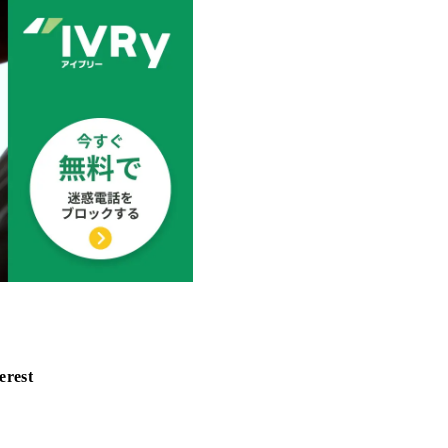
erest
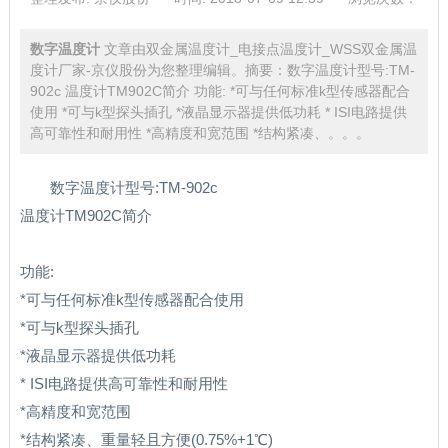
数字温度计
文章由双金属温度计_电接点温度计_WSS双金属温
度计厂家-京仪股份为您整理编辑。摘要：数字温度计型号:TM-
902c 温度计TM902C简介 功能: *可与任何标准k型传感器配合
使用 *可与k型探头插孔 *液晶显示器提供低功耗 * ISI电路提供
高可靠性和耐用性 *高精度和宽范围 *结构紧凑、。。。
数字温度计型号:TM-902c
温度计TM902C简介
功能:
*可与任何标准k型传感器配合使用
*可与k型探头插孔
*液晶显示器提供低功耗
* ISI电路提供高可靠性和耐用性
*高精度和宽范围
*结构紧凑、重量轻且方便(0.75%+1℃)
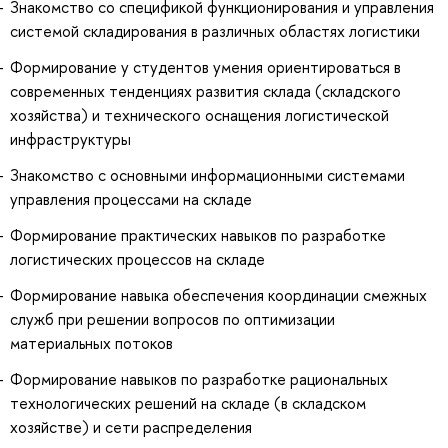
Знакомство со спецификой функционирования и управления
системой складирования в различных областях логистики
Формирование у студентов умения ориентироваться в
современных тенденциях развития склада (складского
хозяйства) и технического оснащения логистической
инфраструктуры
Знакомство с основными информационными системами
управления процессами на складе
Формирование практических навыков по разработке
логистических процессов на складе
Формирование навыка обеспечения координации смежных
служб при решении вопросов по оптимизации
материальных потоков
Формирование навыков по разработке рациональных
технологических решений на складе (в складском
хозяйстве) и сети распределения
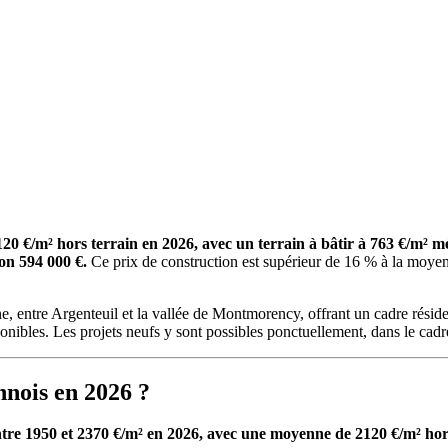
20 €/m² hors terrain en 2026, avec un terrain à bâtir à 763 €/m² 
on 594 000 €.
Ce prix de construction est supérieur de 16 % à la moyenn
e, entre Argenteuil et la vallée de Montmorency, offrant un cadre rési
sponibles. Les projets neufs y sont possibles ponctuellement, dans le cad
nnois en 2026 ?
entre 1950 et 2370 €/m² en 2026, avec une moyenne de 2120 €/m² hor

• • • • • • •

__Task to carry out__
Filtering the entries above by the word "складе", copy each line that matches.

__Answer space__
управления процессами на складе
логистических процессов на складе
технологических решений на складе (в складском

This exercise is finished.